### Supplied information
┄┄┄┄┄┄┄┄┄┄┄┄┄┄┄┄┄┄┄┄
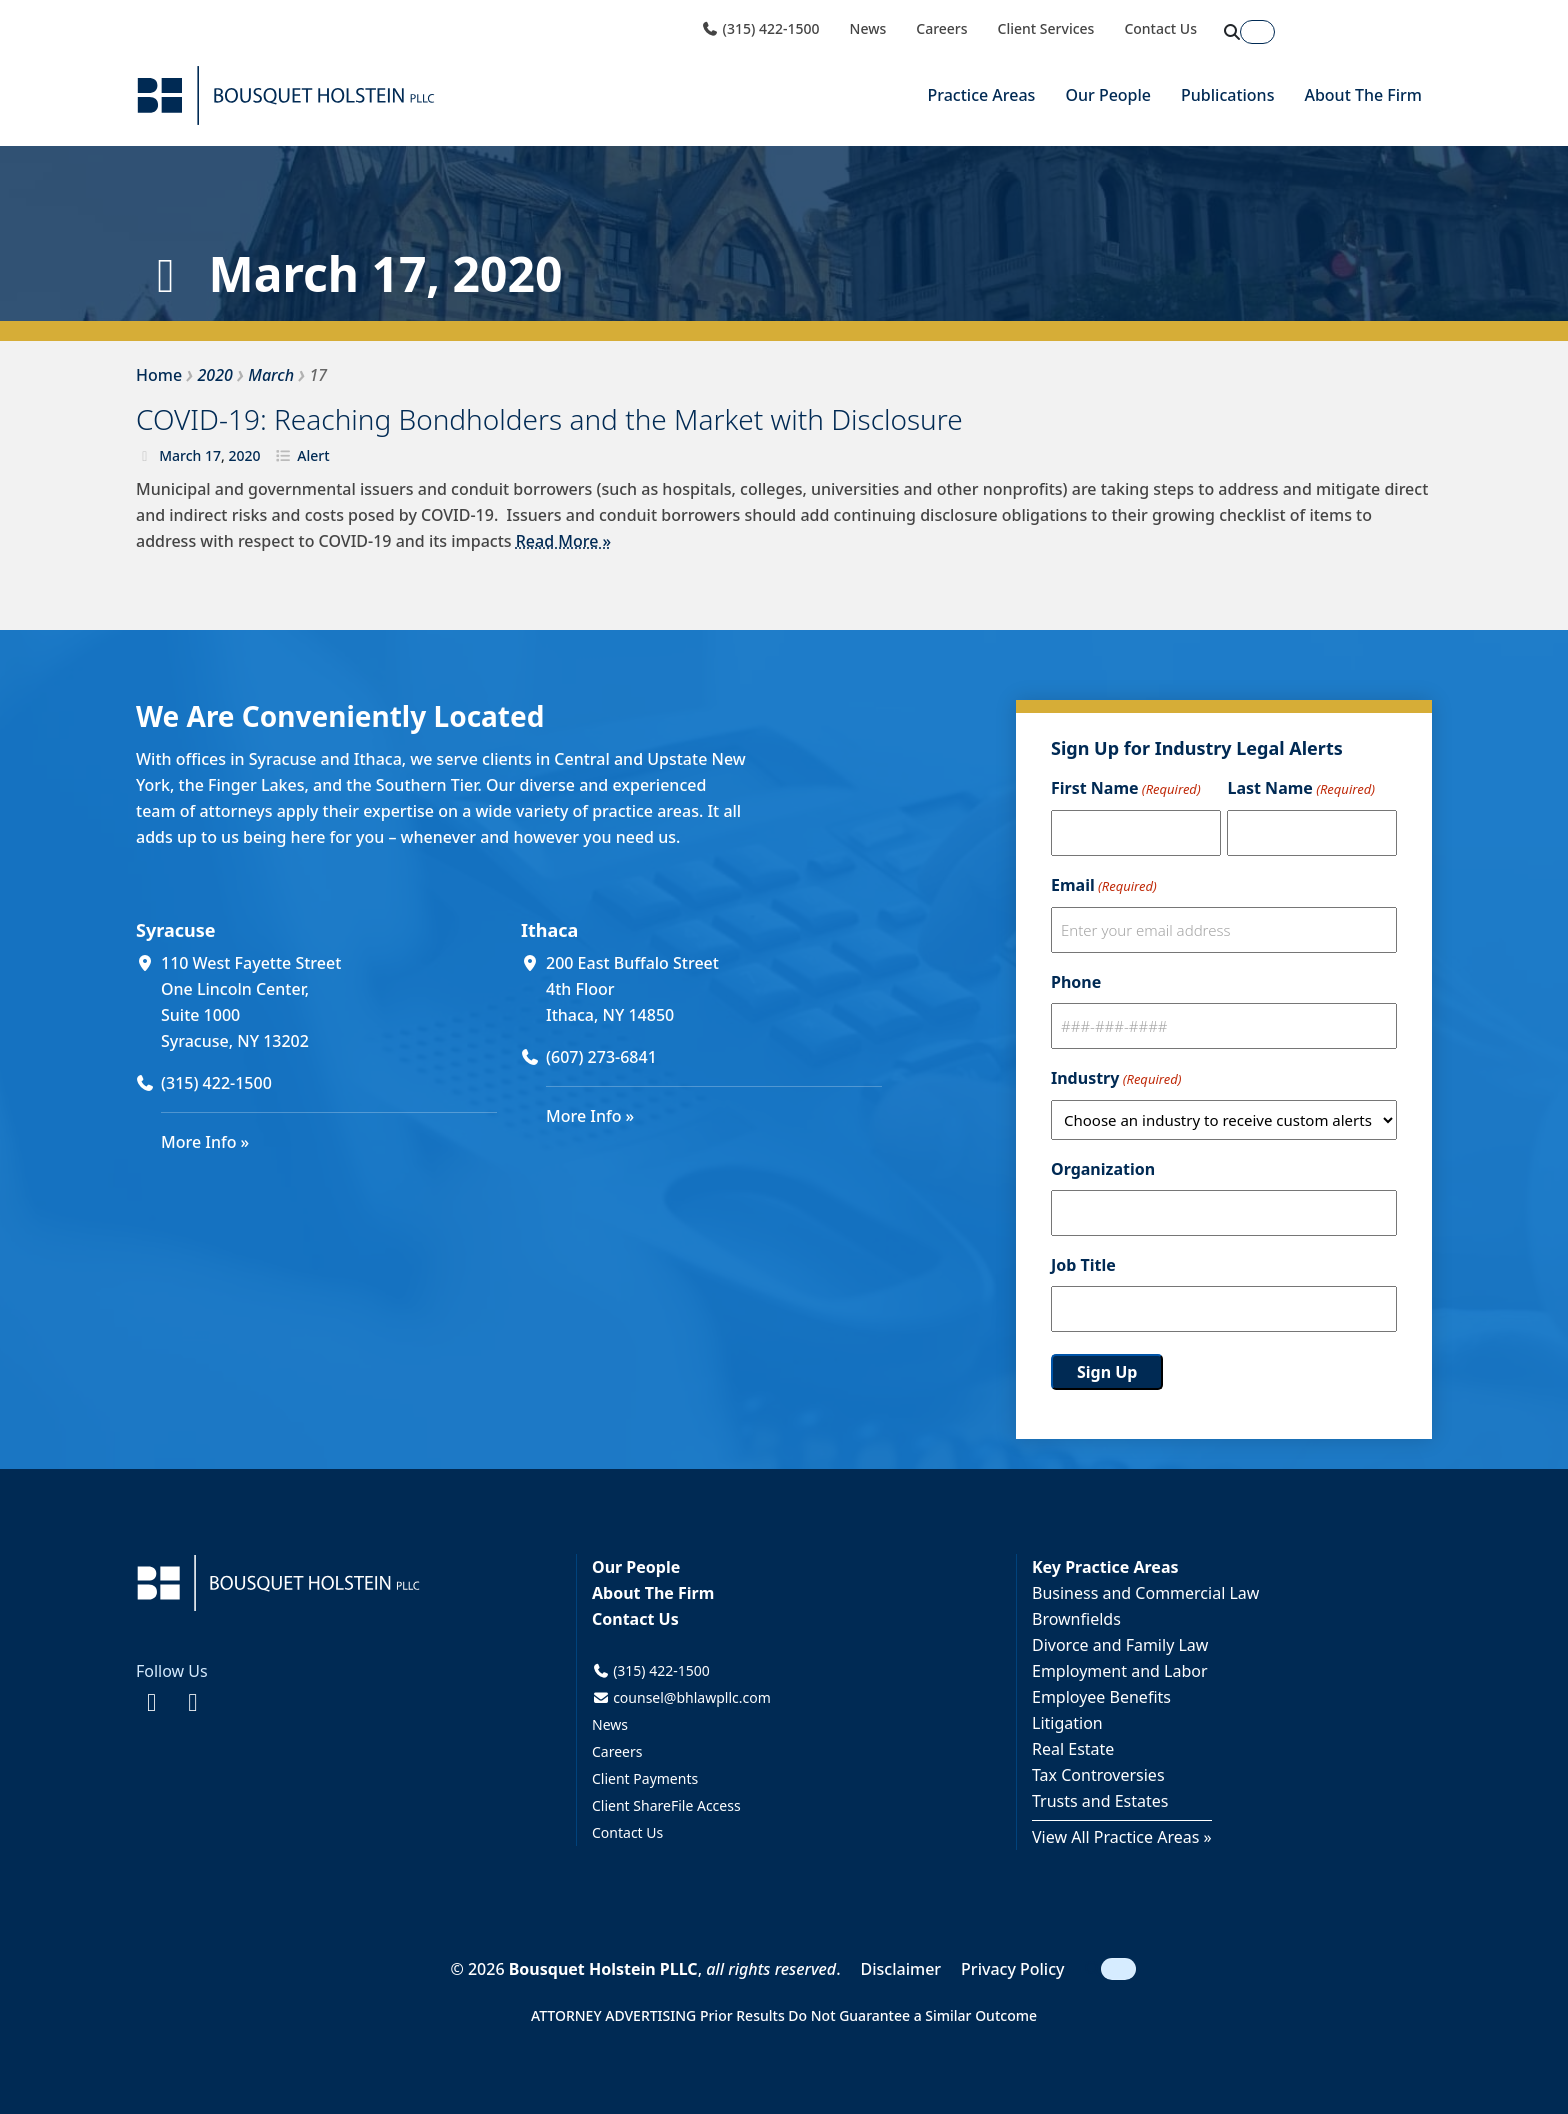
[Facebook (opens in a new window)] (151, 1701)
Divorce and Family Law (1120, 1645)
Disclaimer (901, 1969)
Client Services (1046, 29)
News (868, 29)
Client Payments (645, 1778)
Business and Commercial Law (1145, 1593)
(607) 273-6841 (601, 1057)
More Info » (205, 1142)
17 (213, 455)
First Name (1126, 789)
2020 (244, 455)
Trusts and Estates (1100, 1801)
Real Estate (1073, 1749)
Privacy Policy (1012, 1969)
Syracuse (175, 930)
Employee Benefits (1101, 1697)
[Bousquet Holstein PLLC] (286, 95)
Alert (313, 455)
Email (1104, 886)
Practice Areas (981, 95)
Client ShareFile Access (666, 1805)
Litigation (1067, 1723)
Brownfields (1076, 1619)
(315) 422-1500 (760, 29)
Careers (941, 29)
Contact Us (1160, 29)
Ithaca (549, 930)
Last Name (1300, 789)
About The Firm (1363, 95)
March (180, 455)
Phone (1076, 982)
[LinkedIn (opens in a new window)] (192, 1701)
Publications (1227, 95)
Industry (1116, 1079)
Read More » (563, 541)
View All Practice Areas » (1122, 1837)
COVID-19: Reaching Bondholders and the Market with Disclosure (549, 419)
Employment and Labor (1120, 1671)
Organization (1103, 1169)
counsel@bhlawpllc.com (681, 1697)
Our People (1108, 95)
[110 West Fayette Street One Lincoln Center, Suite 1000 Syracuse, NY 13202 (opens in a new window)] (329, 1002)
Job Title (1083, 1265)
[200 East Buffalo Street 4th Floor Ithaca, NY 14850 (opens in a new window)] (714, 989)
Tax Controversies (1098, 1775)
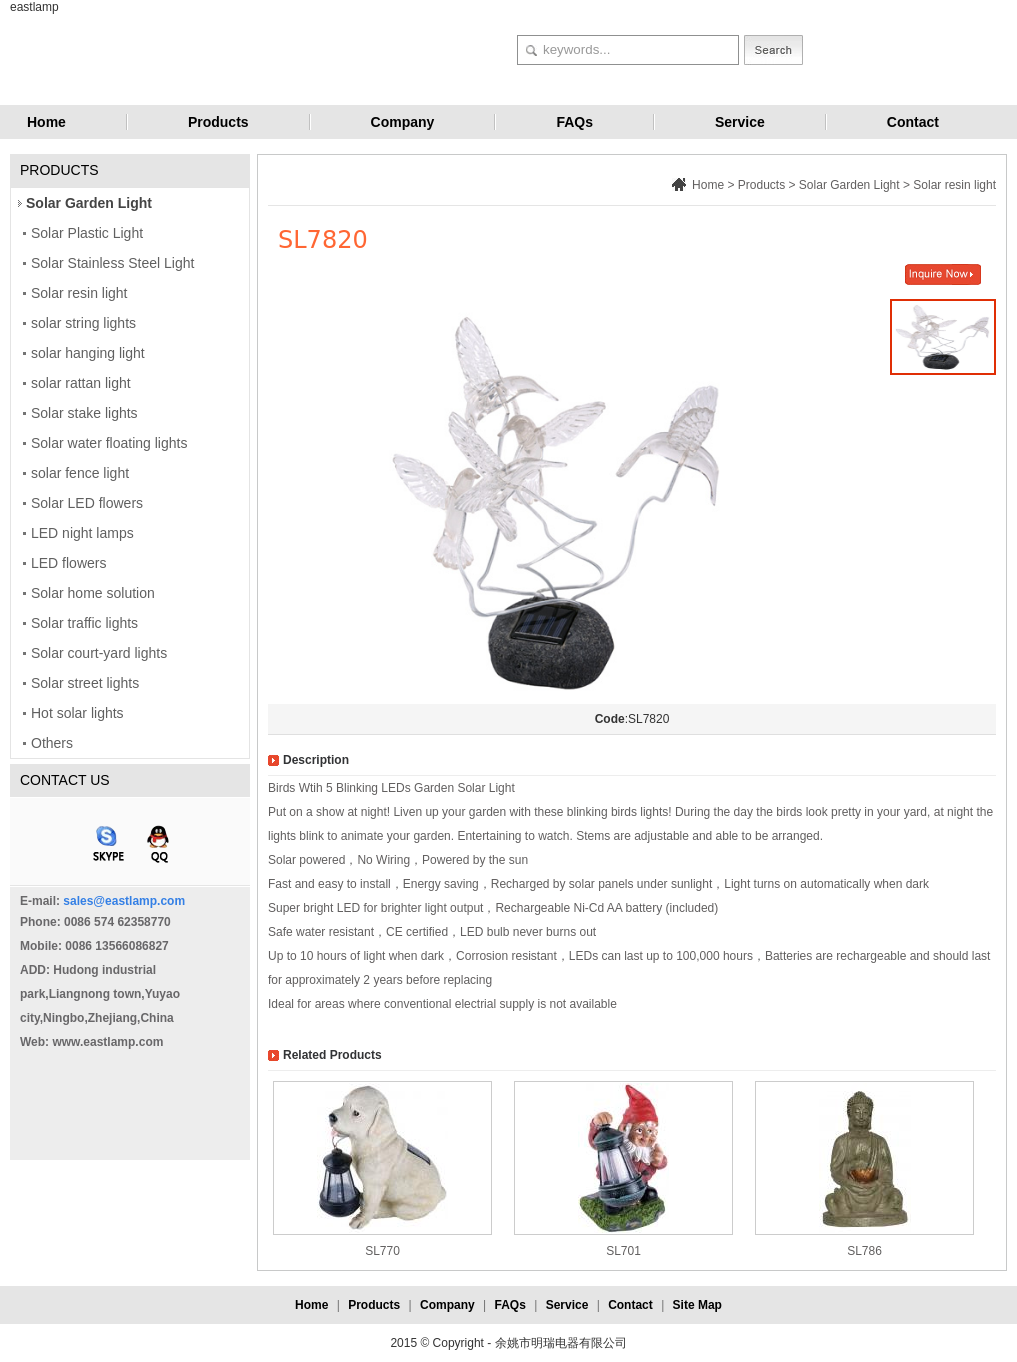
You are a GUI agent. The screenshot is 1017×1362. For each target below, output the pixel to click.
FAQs (574, 122)
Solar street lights (85, 683)
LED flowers (68, 563)
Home (46, 122)
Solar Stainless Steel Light (112, 263)
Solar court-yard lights (99, 653)
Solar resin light (79, 293)
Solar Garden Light (89, 203)
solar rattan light (81, 383)
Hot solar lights (77, 713)
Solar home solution (93, 593)
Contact (913, 122)
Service (740, 122)
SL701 (623, 1251)
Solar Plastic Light (87, 233)
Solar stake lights (84, 413)
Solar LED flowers (87, 503)
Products (218, 122)
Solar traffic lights (84, 623)
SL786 (864, 1251)
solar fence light (80, 473)
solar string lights (83, 323)
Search (773, 50)
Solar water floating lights (109, 443)
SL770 (382, 1251)
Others (52, 743)
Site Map (697, 1305)
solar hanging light (88, 353)
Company (403, 122)
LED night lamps (82, 533)
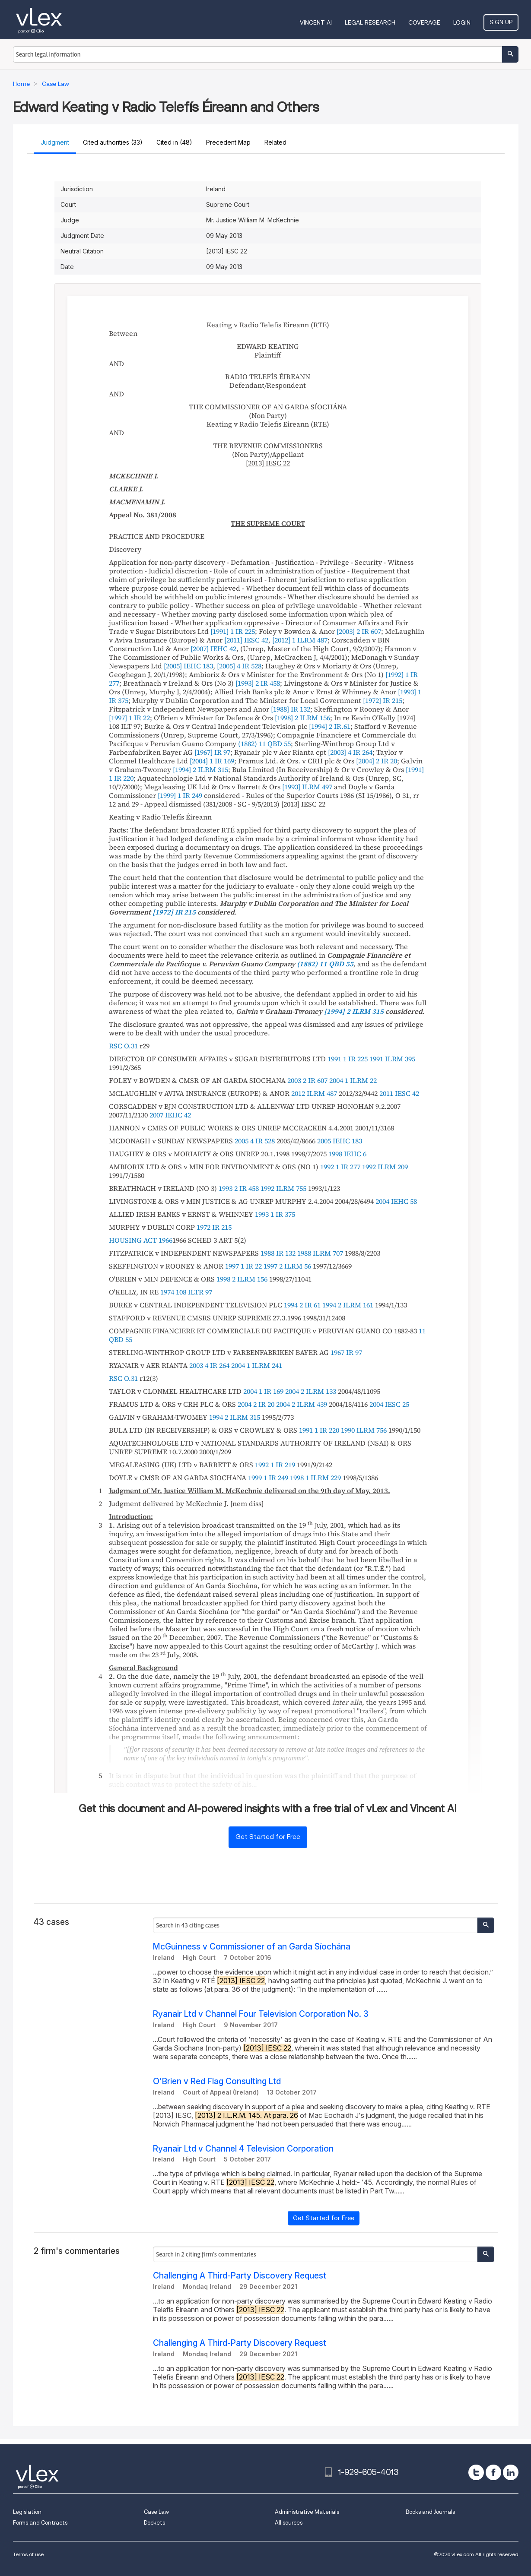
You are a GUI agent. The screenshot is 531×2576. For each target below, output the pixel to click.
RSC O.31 (123, 1046)
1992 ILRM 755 (283, 1188)
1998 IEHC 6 (347, 1153)
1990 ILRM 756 (364, 1430)
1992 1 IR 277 (340, 1166)
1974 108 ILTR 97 (186, 1292)
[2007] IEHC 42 (213, 648)
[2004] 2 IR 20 (376, 761)
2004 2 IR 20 (256, 1404)
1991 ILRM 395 (392, 1058)
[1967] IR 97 (212, 752)
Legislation (27, 2512)
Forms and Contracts (40, 2522)
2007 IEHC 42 (170, 1115)
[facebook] (493, 2472)
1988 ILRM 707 (320, 1253)
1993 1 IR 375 (275, 1214)
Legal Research (370, 22)
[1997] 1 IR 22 (129, 717)
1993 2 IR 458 (239, 1188)
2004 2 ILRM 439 (301, 1404)
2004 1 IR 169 (263, 1391)
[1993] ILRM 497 (307, 786)
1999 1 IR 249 (268, 1477)
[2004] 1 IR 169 (212, 761)
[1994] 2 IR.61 (329, 726)
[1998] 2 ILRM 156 (302, 717)
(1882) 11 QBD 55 (264, 743)
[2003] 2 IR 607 (359, 631)
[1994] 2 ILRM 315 (200, 769)
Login (462, 22)
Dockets (154, 2522)
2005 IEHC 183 (339, 1141)
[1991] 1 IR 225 (232, 631)
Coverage (424, 22)
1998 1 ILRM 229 (315, 1477)
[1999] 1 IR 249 (180, 795)
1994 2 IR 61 (302, 1305)
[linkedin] (510, 2472)
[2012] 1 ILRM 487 (300, 640)
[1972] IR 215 (382, 700)
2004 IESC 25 (389, 1404)
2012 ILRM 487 (314, 1093)
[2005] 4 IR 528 (239, 666)
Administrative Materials (307, 2512)
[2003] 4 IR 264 (350, 752)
┄┄┄┄┄┄┄┄┄┄┄┄┄┄┄┄┄┄┄┄
### Your instructions
Beginning with the line that holds "[2004] 2 IR 20 (376, 761)", copy the entries exactly to their last line, and leave out every earlier line.

### Result for this exercise
[2004] 2 IR 20 (376, 761)
2004 2 IR 20 (256, 1404)
1991 ILRM 395 (392, 1058)
[1967] IR 97 (212, 752)
Legislation (27, 2512)
Forms and Contracts (40, 2522)
2007 IEHC 42 (170, 1115)
[facebook] (493, 2472)
1988 ILRM 707 (320, 1253)
1993 1 IR 375 (275, 1214)
Legal Research (370, 22)
[1997] 1 IR 22 (129, 717)
1993 2 IR 458 (239, 1188)
2004 2 ILRM 439 (301, 1404)
2004 1 IR 169 (263, 1391)
[1993] ILRM 497 (307, 786)
1999 1 IR 249 (268, 1477)
[2004] 1 IR 169 (212, 761)
[1994] 2 IR.61 (329, 726)
[1998] 2 ILRM 156 (302, 717)
(1882) 11 QBD 55 (264, 743)
[2003] 2 IR 607 (359, 631)
[1994] 2 ILRM 315 (200, 769)
Login (462, 22)
Dockets (154, 2522)
2005 IEHC 183 (339, 1141)
[1991] 1 IR 225 (232, 631)
Coverage (424, 22)
1998 1 ILRM 229 (315, 1477)
[1999] 1 IR 249 (180, 795)
1994 2 IR 61 (302, 1305)
[linkedin] (510, 2472)
[2012] 1 ILRM 487 (300, 640)
[1972] IR 215 (382, 700)
2004 IESC 25 (389, 1404)
2012 ILRM 487 (314, 1093)
[2005] 4 IR 528 (239, 666)
Administrative Materials (307, 2512)
[2003] 4 IR 264 (350, 752)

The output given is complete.